Editorials

Diagnosing atrial fibrillation in general practice

BMJ 2007; 335 doi: https://doi.org/10.1136/bmj.39266.497396.BE (Published 23 August 2007) Cite this as: BMJ 2007;335:355
  1. Henk C P M van Weert, assistant professor of general practice
  1. Department of General Practice, Division Clinical Methods and Public Health, Academic Medical Centre, Amsterdam, 1100 DD Netherlands
  1. h.c.vanweert{at}amc.uva.nl

    The combination of a clinical history, clinical signs, and an ECG will pick up most cases

    In this week's BMJ, Mant and colleagues and Fitzmaurice and colleagues present the results of the SAFE (screening for atrial fibrillation in the elderly) study.

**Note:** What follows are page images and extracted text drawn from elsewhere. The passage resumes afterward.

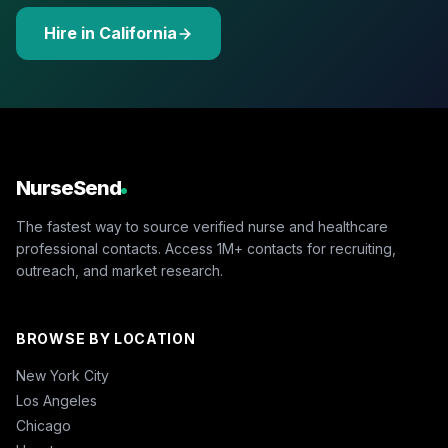
Hire in California
NurseSend
The fastest way to source verified nurse and healthcare
professional contacts. Access 1M+ contacts for recruiting,
outreach, and market research.
BROWSE BY LOCATION
New York City
Los Angeles
Chicago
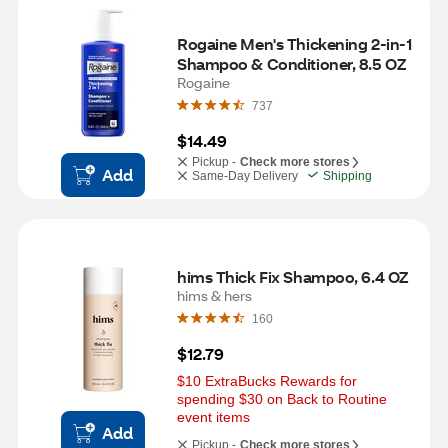
Rogaine Men's Thickening 2-in-1 
Shampoo & Conditioner, 8.5 OZ
Rogaine
737
$14.49
Pickup -
Check more stores
Add
Same-Day Delivery
Shipping
hims Thick Fix Shampoo, 6.4 OZ
hims & hers
160
$12.79
$10 ExtraBucks Rewards for 
spending $30 on Back to Routine 
event items
Add
Pickup -
Check more stores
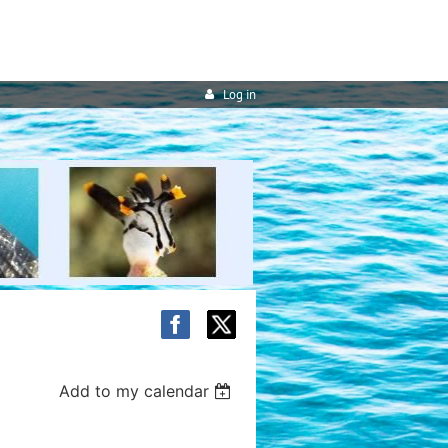
Log in
Add to my calendar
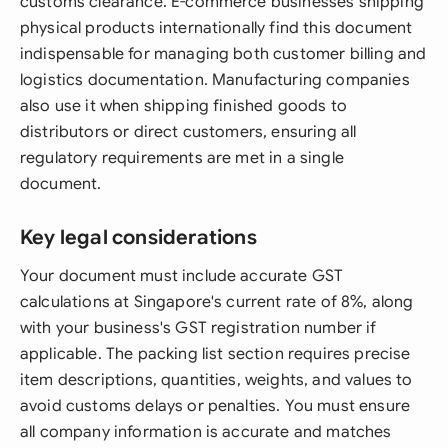
customs clearance. E-commerce businesses shipping
physical products internationally find this document
indispensable for managing both customer billing and
logistics documentation. Manufacturing companies
also use it when shipping finished goods to
distributors or direct customers, ensuring all
regulatory requirements are met in a single
document.
Key legal considerations
Your document must include accurate GST
calculations at Singapore's current rate of 8%, along
with your business's GST registration number if
applicable. The packing list section requires precise
item descriptions, quantities, weights, and values to
avoid customs delays or penalties. You must ensure
all company information is accurate and matches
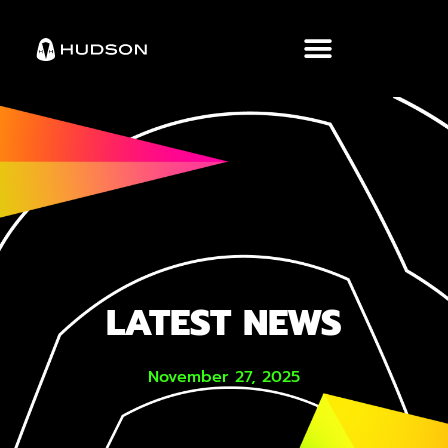
LATEST NEWS
November 27, 2025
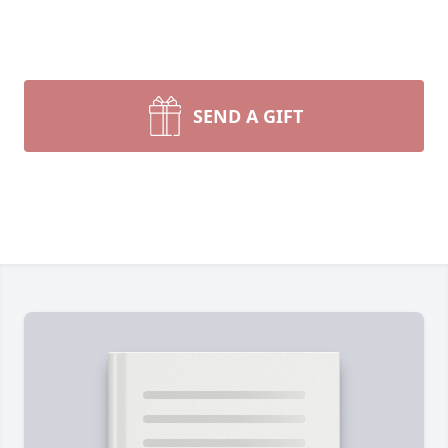
SEND A GIFT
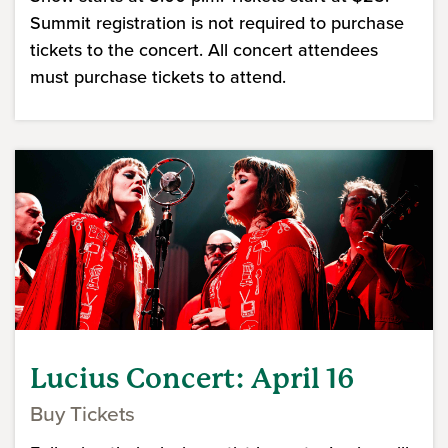
Summit registration is not required to purchase
tickets to the concert. All concert attendees
must purchase tickets to attend.
Lucius Concert: April 16
Buy Tickets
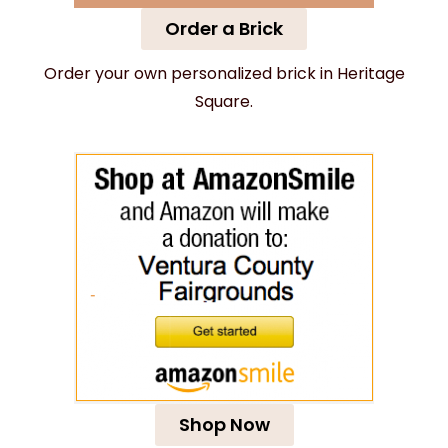
Order a Brick
Order your own personalized brick in Heritage
Square.
Shop Now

They assess how accurately general practitioners, practice nurses, and an interpretive computer program can diagnose atrial fibrillation on an electrocardiogram (ECG), and they report on the effectiveness of screening patients aged 65 and over for atrial fibrillation in British general practice.1 2 The prevalence of atrial fibrillation rises with age from 1.5% in people in their 60s to more than 10% in those over 90. People with atrial fibrillation have double the mortality and a four to fivefold higher risk of stroke than those without fibrillation. About a quarter of all strokes in elderly people are caused by atrial fibrillation. Strokes caused by atrial fibrillation are often severe and lead to high mortality and a low quality of life.3

    Even if normal rhythm cannot be restored, antiplatelet agents reduce the risk of stroke by around 22% and vitamin K antagonists, such as warfarin, reduce the risk by 64% …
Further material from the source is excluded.